======== RECORDS FOR THIS TASK
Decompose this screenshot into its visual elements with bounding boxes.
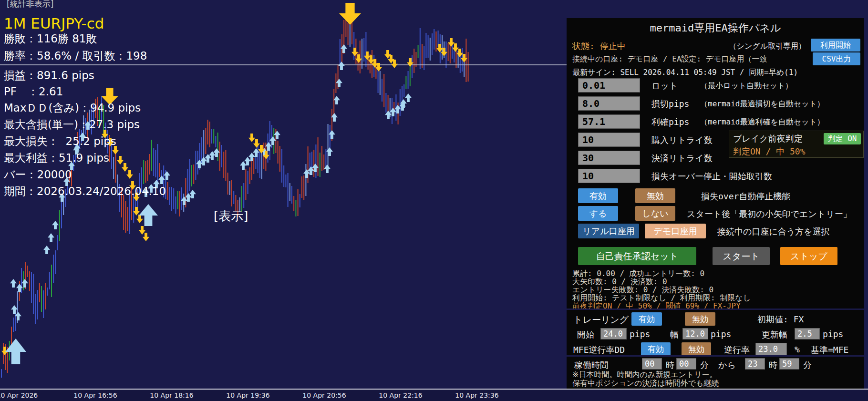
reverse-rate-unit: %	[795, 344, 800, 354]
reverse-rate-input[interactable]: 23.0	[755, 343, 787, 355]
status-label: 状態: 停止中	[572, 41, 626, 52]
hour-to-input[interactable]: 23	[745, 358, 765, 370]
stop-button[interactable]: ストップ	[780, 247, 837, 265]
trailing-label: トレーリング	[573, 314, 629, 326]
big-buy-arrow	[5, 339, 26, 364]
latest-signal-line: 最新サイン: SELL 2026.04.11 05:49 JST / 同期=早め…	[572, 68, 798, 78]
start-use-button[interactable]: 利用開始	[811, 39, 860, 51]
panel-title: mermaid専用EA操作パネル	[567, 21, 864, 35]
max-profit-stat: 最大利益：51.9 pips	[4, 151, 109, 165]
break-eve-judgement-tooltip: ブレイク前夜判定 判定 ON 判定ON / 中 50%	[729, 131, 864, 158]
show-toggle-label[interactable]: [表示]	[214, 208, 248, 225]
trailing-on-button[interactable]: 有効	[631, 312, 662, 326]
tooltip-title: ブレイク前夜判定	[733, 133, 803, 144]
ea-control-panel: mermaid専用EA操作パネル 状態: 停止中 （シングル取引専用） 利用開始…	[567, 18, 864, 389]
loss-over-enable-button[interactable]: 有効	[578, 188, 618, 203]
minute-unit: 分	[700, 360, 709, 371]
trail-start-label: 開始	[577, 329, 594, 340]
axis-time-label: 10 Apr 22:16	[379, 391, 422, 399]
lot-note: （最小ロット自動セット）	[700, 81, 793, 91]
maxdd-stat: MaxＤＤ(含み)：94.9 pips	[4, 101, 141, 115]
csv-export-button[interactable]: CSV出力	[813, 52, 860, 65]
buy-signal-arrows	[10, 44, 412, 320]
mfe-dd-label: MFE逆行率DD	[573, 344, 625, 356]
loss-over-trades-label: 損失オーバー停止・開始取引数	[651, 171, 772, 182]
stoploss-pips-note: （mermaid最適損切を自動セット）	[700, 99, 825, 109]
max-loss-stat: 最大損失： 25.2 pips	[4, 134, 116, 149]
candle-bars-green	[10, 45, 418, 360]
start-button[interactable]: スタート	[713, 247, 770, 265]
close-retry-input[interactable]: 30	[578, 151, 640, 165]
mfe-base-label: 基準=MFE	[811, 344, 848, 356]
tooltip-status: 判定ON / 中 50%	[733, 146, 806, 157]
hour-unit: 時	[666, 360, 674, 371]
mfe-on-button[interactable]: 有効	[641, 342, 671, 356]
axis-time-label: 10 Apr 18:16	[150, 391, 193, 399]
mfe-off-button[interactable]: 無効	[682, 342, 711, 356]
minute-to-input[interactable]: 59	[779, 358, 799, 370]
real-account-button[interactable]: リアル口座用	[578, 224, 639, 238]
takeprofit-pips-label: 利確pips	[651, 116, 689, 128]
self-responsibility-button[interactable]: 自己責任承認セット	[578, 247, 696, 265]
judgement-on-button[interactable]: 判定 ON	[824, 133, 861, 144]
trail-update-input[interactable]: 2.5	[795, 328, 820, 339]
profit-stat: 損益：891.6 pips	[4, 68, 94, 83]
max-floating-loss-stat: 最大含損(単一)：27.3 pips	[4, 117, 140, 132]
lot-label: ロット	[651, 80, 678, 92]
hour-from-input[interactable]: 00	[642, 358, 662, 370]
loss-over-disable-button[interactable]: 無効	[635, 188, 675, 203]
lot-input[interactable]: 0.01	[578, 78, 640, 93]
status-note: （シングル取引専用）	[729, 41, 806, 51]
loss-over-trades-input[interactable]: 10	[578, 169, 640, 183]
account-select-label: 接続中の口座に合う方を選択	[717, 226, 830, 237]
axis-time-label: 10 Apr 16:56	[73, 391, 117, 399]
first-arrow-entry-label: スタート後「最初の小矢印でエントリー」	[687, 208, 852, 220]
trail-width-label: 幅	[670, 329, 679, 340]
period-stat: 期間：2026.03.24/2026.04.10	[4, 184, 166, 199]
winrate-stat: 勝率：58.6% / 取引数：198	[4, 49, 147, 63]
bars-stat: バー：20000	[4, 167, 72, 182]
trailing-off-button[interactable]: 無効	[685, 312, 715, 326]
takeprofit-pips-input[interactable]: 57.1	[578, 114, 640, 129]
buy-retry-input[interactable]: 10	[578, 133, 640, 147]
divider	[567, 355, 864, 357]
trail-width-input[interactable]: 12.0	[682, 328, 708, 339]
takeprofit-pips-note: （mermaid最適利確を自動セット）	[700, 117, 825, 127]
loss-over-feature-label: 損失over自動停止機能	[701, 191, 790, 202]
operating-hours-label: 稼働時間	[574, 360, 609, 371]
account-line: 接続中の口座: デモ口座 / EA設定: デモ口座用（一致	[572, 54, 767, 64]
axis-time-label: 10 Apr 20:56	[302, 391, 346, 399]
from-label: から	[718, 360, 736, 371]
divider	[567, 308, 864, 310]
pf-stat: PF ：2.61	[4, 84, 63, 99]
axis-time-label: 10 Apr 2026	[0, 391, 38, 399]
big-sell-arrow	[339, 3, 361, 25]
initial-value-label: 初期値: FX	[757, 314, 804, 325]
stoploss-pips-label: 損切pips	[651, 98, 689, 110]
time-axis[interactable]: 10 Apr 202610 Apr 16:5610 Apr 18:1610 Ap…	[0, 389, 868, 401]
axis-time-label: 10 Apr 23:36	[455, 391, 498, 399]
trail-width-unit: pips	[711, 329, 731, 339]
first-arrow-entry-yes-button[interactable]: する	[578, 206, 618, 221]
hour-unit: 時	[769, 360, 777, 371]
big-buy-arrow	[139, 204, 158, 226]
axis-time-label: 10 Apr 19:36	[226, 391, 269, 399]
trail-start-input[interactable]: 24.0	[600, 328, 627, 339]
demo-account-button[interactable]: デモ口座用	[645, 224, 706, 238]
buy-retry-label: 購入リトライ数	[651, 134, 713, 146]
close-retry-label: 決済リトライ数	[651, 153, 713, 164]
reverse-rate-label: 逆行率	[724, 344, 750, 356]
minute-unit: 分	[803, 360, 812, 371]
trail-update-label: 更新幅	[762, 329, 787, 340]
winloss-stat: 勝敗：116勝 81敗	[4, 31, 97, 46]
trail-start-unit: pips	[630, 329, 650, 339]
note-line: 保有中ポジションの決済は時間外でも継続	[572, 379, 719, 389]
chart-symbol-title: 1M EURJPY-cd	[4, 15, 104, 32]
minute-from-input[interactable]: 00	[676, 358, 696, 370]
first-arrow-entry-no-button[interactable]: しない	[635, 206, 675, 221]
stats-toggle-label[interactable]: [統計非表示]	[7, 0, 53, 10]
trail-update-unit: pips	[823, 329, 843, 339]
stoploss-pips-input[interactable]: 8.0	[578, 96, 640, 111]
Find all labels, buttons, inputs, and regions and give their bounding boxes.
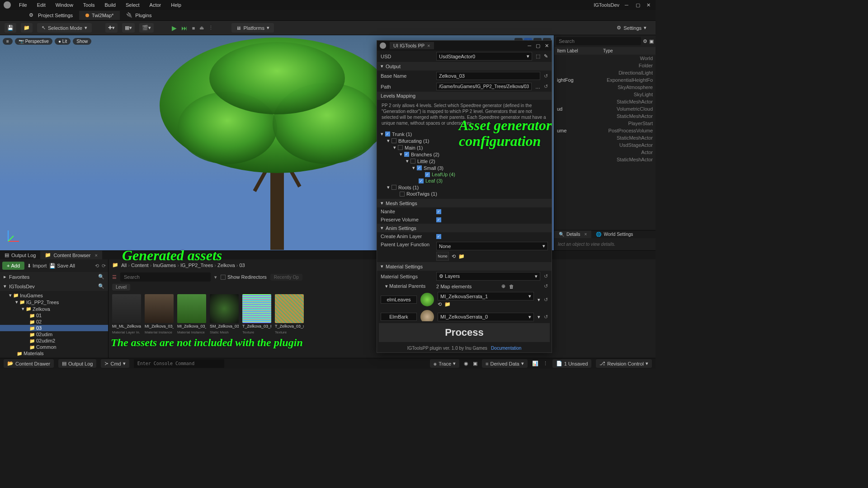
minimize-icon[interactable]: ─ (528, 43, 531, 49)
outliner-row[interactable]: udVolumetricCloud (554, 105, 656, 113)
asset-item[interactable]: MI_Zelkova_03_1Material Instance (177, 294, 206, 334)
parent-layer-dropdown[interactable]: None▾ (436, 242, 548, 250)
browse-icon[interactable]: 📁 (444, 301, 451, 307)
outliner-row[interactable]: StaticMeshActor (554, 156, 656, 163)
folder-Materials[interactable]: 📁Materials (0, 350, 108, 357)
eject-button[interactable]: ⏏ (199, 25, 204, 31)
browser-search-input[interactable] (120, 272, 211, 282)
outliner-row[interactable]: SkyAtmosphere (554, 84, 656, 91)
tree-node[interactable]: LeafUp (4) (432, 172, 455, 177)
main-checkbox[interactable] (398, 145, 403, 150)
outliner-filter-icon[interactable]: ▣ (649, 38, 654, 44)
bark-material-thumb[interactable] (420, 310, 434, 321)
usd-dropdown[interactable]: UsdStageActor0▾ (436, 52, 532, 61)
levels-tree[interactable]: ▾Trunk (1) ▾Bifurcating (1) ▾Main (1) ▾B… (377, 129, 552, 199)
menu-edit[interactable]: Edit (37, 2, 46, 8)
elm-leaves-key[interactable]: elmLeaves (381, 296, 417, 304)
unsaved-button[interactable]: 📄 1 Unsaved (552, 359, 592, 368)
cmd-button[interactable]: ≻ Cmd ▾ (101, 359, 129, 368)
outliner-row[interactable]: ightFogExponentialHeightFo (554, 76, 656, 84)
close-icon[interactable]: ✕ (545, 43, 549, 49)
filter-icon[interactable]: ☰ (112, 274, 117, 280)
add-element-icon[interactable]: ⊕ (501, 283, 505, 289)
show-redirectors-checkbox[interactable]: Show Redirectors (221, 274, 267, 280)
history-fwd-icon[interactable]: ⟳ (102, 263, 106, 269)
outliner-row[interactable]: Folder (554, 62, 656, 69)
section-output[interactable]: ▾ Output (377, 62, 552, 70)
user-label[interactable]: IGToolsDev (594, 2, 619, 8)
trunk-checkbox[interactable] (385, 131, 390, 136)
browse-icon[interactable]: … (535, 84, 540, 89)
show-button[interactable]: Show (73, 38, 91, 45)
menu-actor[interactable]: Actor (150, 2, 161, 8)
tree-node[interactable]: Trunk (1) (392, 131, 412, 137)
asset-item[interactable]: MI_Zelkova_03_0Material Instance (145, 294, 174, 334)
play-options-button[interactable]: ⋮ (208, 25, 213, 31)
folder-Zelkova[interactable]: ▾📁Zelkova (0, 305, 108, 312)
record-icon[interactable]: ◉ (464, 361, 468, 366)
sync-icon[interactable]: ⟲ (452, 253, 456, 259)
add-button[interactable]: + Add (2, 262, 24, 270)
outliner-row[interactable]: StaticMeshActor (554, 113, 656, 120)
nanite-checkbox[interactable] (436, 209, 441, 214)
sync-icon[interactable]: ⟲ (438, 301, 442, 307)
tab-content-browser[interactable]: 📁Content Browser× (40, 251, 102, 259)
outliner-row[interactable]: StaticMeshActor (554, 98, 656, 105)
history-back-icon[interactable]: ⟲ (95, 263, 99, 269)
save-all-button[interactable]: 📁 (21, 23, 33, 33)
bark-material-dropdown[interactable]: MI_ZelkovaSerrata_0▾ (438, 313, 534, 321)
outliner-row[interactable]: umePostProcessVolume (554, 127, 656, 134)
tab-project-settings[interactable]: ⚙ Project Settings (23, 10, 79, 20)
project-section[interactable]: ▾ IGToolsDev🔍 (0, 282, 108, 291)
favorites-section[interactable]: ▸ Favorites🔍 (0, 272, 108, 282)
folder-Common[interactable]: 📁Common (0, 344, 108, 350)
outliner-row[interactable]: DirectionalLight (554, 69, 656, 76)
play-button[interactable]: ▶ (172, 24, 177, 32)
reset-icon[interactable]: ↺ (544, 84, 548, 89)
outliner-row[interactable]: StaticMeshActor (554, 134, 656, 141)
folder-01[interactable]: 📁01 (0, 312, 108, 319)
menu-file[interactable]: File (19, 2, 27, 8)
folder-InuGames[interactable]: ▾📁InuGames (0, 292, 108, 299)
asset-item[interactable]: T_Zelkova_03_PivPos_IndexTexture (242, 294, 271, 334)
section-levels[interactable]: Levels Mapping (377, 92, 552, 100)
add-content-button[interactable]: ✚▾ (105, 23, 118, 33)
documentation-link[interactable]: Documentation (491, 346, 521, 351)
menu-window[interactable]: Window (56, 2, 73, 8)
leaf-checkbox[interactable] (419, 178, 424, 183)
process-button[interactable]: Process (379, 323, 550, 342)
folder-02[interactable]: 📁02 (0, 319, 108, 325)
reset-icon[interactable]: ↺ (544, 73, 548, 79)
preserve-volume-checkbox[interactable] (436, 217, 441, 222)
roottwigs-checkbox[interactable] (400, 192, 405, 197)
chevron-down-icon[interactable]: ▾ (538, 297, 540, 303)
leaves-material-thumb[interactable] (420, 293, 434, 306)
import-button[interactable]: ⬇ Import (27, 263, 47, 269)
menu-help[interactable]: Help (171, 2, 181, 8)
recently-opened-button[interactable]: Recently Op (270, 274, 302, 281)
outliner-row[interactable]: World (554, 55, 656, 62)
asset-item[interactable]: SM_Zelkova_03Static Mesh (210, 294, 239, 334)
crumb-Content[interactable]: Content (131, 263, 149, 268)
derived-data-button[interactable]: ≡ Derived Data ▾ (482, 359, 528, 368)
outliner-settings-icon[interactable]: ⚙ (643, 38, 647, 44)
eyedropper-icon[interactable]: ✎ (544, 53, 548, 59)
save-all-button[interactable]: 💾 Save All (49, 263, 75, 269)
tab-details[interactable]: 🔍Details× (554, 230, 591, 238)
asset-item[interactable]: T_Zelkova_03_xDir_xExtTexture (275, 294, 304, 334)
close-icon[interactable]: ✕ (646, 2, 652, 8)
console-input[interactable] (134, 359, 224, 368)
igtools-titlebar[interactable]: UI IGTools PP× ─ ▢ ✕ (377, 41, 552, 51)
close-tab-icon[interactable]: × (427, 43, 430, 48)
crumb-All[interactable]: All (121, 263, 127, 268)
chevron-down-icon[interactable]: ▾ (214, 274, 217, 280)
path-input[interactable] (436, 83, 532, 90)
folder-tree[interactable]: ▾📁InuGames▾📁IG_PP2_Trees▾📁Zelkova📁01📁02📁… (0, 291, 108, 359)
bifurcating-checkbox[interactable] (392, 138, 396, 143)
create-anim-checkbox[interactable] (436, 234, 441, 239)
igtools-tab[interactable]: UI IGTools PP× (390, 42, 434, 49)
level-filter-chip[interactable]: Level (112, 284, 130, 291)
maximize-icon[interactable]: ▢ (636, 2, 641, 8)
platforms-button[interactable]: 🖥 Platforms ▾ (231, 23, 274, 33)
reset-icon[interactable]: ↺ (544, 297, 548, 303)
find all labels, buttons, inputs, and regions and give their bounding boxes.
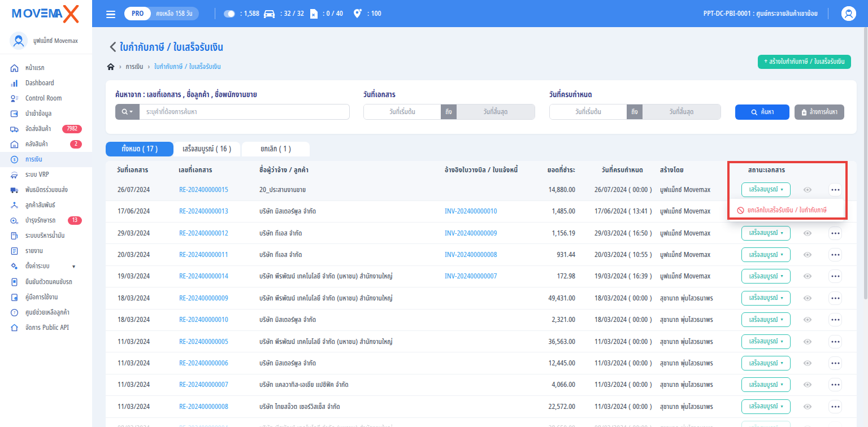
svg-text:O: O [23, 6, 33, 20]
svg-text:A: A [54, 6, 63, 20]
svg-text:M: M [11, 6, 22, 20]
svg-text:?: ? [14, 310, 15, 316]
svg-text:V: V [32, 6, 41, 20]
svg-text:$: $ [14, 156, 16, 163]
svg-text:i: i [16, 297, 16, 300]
================
*TRY IT:*
On how many lines above does "entry" occur? Say the number only.

*RESULT:*
3